Stored data entries
▬▬▬

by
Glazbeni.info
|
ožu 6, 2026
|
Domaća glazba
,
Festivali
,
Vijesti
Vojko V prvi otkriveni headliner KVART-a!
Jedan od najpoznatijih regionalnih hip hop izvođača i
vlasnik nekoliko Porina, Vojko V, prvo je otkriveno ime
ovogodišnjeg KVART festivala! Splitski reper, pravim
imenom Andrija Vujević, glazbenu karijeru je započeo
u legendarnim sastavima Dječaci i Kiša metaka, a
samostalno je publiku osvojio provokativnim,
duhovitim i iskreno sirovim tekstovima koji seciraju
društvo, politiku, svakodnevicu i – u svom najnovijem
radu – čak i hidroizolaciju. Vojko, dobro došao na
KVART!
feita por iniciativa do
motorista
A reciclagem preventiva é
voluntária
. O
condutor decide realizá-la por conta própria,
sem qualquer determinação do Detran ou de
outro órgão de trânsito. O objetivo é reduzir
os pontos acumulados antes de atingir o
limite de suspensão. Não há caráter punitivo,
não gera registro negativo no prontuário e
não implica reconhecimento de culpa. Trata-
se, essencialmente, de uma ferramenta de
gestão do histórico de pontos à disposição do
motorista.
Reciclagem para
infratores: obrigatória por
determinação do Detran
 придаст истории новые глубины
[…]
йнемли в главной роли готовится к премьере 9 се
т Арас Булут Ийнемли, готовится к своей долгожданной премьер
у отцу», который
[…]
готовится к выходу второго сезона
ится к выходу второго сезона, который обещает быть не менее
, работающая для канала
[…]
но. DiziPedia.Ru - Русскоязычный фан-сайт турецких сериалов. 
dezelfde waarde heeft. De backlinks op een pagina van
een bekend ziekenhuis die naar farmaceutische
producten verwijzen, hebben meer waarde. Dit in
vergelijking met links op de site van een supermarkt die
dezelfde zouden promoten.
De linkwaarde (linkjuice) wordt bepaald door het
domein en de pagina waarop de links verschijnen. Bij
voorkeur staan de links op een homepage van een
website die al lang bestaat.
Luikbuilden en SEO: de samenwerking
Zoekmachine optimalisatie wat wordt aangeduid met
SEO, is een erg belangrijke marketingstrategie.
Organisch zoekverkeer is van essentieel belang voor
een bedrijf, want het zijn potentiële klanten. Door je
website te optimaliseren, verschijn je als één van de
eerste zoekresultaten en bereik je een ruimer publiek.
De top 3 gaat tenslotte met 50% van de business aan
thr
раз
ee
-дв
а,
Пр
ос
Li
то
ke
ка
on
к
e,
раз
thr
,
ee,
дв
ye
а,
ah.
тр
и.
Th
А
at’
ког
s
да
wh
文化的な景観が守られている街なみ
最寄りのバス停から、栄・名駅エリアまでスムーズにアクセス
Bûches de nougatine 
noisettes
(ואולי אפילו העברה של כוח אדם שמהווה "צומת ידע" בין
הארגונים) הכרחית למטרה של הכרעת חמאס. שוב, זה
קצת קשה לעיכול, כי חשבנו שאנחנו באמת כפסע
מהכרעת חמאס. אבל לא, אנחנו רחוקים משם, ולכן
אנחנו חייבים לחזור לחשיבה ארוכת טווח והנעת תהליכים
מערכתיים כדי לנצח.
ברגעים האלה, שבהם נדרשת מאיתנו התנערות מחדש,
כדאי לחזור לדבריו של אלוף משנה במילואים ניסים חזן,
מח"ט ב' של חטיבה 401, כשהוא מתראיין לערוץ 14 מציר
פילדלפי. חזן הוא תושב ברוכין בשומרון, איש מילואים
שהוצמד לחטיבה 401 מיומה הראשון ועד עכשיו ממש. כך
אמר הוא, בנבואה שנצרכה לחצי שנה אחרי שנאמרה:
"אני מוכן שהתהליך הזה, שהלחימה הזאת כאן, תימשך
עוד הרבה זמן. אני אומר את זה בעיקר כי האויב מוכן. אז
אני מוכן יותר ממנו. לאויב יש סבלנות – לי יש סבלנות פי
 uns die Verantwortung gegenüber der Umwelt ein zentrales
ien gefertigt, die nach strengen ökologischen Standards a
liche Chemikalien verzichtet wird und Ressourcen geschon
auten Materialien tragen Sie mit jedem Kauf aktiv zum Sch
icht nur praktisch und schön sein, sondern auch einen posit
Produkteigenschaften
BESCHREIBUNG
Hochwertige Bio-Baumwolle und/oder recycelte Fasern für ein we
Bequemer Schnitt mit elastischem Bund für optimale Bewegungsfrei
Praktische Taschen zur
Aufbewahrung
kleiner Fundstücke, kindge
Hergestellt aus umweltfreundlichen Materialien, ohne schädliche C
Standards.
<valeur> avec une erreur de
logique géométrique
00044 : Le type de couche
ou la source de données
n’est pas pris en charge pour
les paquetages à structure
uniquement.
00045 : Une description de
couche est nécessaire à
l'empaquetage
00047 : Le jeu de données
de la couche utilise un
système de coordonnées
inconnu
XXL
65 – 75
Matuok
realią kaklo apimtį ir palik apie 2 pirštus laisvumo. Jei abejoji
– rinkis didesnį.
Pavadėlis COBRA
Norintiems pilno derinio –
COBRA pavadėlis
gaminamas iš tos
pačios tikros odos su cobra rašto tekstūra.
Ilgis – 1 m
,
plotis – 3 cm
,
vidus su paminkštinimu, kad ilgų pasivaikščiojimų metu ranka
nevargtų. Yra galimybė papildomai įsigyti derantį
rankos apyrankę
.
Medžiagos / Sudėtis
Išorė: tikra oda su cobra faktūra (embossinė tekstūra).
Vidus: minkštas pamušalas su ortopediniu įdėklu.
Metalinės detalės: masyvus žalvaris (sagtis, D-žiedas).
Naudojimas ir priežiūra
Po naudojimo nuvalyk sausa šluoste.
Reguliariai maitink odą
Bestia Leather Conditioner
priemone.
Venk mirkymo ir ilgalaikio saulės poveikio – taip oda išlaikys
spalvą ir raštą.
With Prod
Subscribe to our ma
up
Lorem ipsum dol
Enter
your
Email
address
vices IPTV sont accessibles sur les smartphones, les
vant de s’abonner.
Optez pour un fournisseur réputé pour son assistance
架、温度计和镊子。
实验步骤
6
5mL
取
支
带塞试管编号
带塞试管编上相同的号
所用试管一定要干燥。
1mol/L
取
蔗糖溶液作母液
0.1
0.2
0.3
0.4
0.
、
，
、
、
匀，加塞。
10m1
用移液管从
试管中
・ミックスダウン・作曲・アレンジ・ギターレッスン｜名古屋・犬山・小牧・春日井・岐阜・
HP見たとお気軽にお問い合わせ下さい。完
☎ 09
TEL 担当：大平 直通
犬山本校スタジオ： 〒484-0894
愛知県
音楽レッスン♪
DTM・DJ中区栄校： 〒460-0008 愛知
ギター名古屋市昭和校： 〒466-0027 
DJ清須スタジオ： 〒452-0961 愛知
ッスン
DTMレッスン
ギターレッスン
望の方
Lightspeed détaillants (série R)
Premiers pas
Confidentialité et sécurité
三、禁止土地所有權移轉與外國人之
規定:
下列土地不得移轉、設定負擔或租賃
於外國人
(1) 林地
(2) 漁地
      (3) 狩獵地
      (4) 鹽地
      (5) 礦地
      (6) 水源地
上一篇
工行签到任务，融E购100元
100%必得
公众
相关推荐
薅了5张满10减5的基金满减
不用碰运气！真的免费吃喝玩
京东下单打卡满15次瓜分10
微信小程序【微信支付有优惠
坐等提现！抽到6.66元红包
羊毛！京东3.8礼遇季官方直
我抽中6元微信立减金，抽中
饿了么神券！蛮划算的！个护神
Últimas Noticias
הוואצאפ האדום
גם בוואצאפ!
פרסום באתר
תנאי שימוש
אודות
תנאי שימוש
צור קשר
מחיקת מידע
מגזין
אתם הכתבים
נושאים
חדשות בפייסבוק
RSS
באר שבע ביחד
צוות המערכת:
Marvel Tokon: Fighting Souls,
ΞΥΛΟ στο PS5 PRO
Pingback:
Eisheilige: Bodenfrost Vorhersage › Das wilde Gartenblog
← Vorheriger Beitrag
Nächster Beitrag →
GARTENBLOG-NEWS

▬▬▬

■ **EXERCISE PROMPT**
Exact copies of the lines from the one holding "uniquement." to the end of the entries are all that should be written.

■ **EXPECTED ANSWER**
uniquement.
00045 : Une description de
couche est nécessaire à
l'empaquetage
00047 : Le jeu de données
de la couche utilise un
système de coordonnées
inconnu
XXL
65 – 75
Matuok
realią kaklo apimtį ir palik apie 2 pirštus laisvumo. Jei abejoji
– rinkis didesnį.
Pavadėlis COBRA
Norintiems pilno derinio –
COBRA pavadėlis
gaminamas iš tos
pačios tikros odos su cobra rašto tekstūra.
Ilgis – 1 m
,
plotis – 3 cm
,
vidus su paminkštinimu, kad ilgų pasivaikščiojimų metu ranka
nevargtų. Yra galimybė papildomai įsigyti derantį
rankos apyrankę
.
Medžiagos / Sudėtis
Išorė: tikra oda su cobra faktūra (embossinė tekstūra).
Vidus: minkštas pamušalas su ortopediniu įdėklu.
Metalinės detalės: masyvus žalvaris (sagtis, D-žiedas).
Naudojimas ir priežiūra
Po naudojimo nuvalyk sausa šluoste.
Reguliariai maitink odą
Bestia Leather Conditioner
priemone.
Venk mirkymo ir ilgalaikio saulės poveikio – taip oda išlaikys
spalvą ir raštą.
With Prod
Subscribe to our ma
up
Lorem ipsum dol
Enter
your
Email
address
vices IPTV sont accessibles sur les smartphones, les
vant de s’abonner.
Optez pour un fournisseur réputé pour son assistance
架、温度计和镊子。
实验步骤
6
5mL
取
支
带塞试管编号
带塞试管编上相同的号
所用试管一定要干燥。
1mol/L
取
蔗糖溶液作母液
0.1
0.2
0.3
0.4
0.
、
，
、
、
匀，加塞。
10m1
用移液管从
试管中
・ミックスダウン・作曲・アレンジ・ギターレッスン｜名古屋・犬山・小牧・春日井・岐阜・
HP見たとお気軽にお問い合わせ下さい。完
☎ 09
TEL 担当：大平 直通
犬山本校スタジオ： 〒484-0894
愛知県
音楽レッスン♪
DTM・DJ中区栄校： 〒460-0008 愛知
ギター名古屋市昭和校： 〒466-0027 
DJ清須スタジオ： 〒452-0961 愛知
ッスン
DTMレッスン
ギターレッスン
望の方
Lightspeed détaillants (série R)
Premiers pas
Confidentialité et sécurité
三、禁止土地所有權移轉與外國人之
規定:
下列土地不得移轉、設定負擔或租賃
於外國人
(1) 林地
(2) 漁地
      (3) 狩獵地
      (4) 鹽地
      (5) 礦地
      (6) 水源地
上一篇
工行签到任务，融E购100元
100%必得
公众
相关推荐
薅了5张满10减5的基金满减
不用碰运气！真的免费吃喝玩
京东下单打卡满15次瓜分10
微信小程序【微信支付有优惠
坐等提现！抽到6.66元红包
羊毛！京东3.8礼遇季官方直
我抽中6元微信立减金，抽中
饿了么神券！蛮划算的！个护神
Últimas Noticias
הוואצאפ האדום
גם בוואצאפ!
פרסום באתר
תנאי שימוש
אודות
תנאי שימוש
צור קשר
מחיקת מידע
מגזין
אתם הכתבים
נושאים
חדשות בפייסבוק
RSS
באר שבע ביחד
צוות המערכת:
Marvel Tokon: Fighting Souls,
ΞΥΛΟ στο PS5 PRO
Pingback:
Eisheilige: Bodenfrost Vorhersage › Das wilde Gartenblog
← Vorheriger Beitrag
Nächster Beitrag →
GARTENBLOG-NEWS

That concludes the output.